Data preparation is necessary for the dataset to yield useful insights. Good data preparation will result in clean and well-managed data that leads to realistic and accurate model results.
3- Training and Deployment
While creating a deep learning solution, both the hardware and software aspects must be thoroughly tested to get the best results.
On the hardware side, the location of the target, the type of light and the direction of fall, the optics and the camera must be considered. Optimizing these physical components can simplify any complexity, minimizing the training data and the network size required for troubleshooting. This translates into faster training during development and higher accuracy during deployment.
On the software side, the training images should be as similar to the inferred images as possible. Projects with smaller datasets can benefit from this step and thus have a big impact on the performance of the model. Training the data and deploying the model is not the final step of a successful machine vision system. Continuous modifications are required to increase the efficiency of the system.
4- Fine-tuning
Fine-tuning a machine vision system can be done to improve the accuracy of the forecast results. This is done in the following steps:
- Understand what fine-tuning means in machine vision - The first step in fine-tuning an MV model is to explore how different parameters improve the accuracy of the model. The dataset is divided into dependent and independent variables and a closed-loop control system is designed to examine the effect of the independent variable on the system.

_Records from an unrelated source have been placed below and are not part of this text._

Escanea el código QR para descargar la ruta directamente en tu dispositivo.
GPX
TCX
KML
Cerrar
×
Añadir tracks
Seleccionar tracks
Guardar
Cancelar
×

- Understand how your machine vision works - Different machine vision systems have different behaviors and therefore different approaches in which fine-tuning is required. To proceed with the fine-tuning process, a good understanding of the model is required.

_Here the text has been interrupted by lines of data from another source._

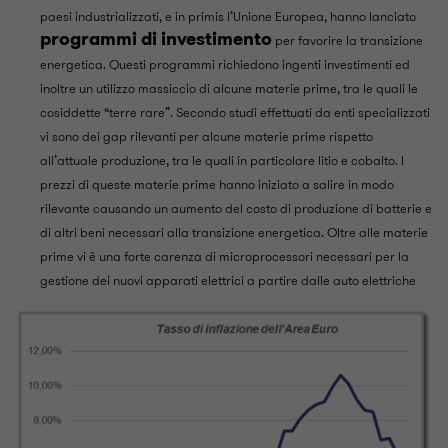
paesi industrializzati, e in primis l’Unione Europea, hanno lanciato
programmi di investimento
per favorire la transizione
energetica. Questi programmi richiedono ingenti investimenti ed
inoltre un utilizzo massiccio di alcune materie prime, tra le quali le
cosiddette “terre rare”. Secondo studi effettuati da enti specializzati
vi sono dei gap rilevanti per alcune materie prime rispetto
all’attuale produzione, tra le quali in particolare litio e cobalto. I
prezzi di queste materie prime hanno iniziato a salire in modo
rilevante causando un aumento del costo di produzione di batterie e
di altri beni necessari alla transizione energetica. Oltre alle materie
prime vi è una forte carenza di microprocessori necessari per la
gestione dei nuovi apparati elettrici a partire dalle auto elettriche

- Find your score - To improve the accuracy of the model, the existing accuracy must be properly recorded. There are many metrics to measure the success of a machine vision system. It can be F1 score, Confusion Matrix, R squared, etc. Pick the one you want to improve.
- Continuously tune the parameters - Once the metric is chosen, it is recommended to continuously incorporate new training data as the machine vision model runs so that the model can train with all possible variations and larger datasets.
Therefore, a deep learning based system can be designed through the following steps:
- Image data can be collected in two days and then annotated for training purposes.
- Data preparation can also be done in two days using standardization and optimization techniques.
- Training and deployment of a deep learning based machine vision model can be done in two days, where 1 day is spent on training and 1 day is used to expose the model to industrial scenarios and test its performance.
Based on this performance, fine-tuning is done in 1 day and the model implementation is completed in a week.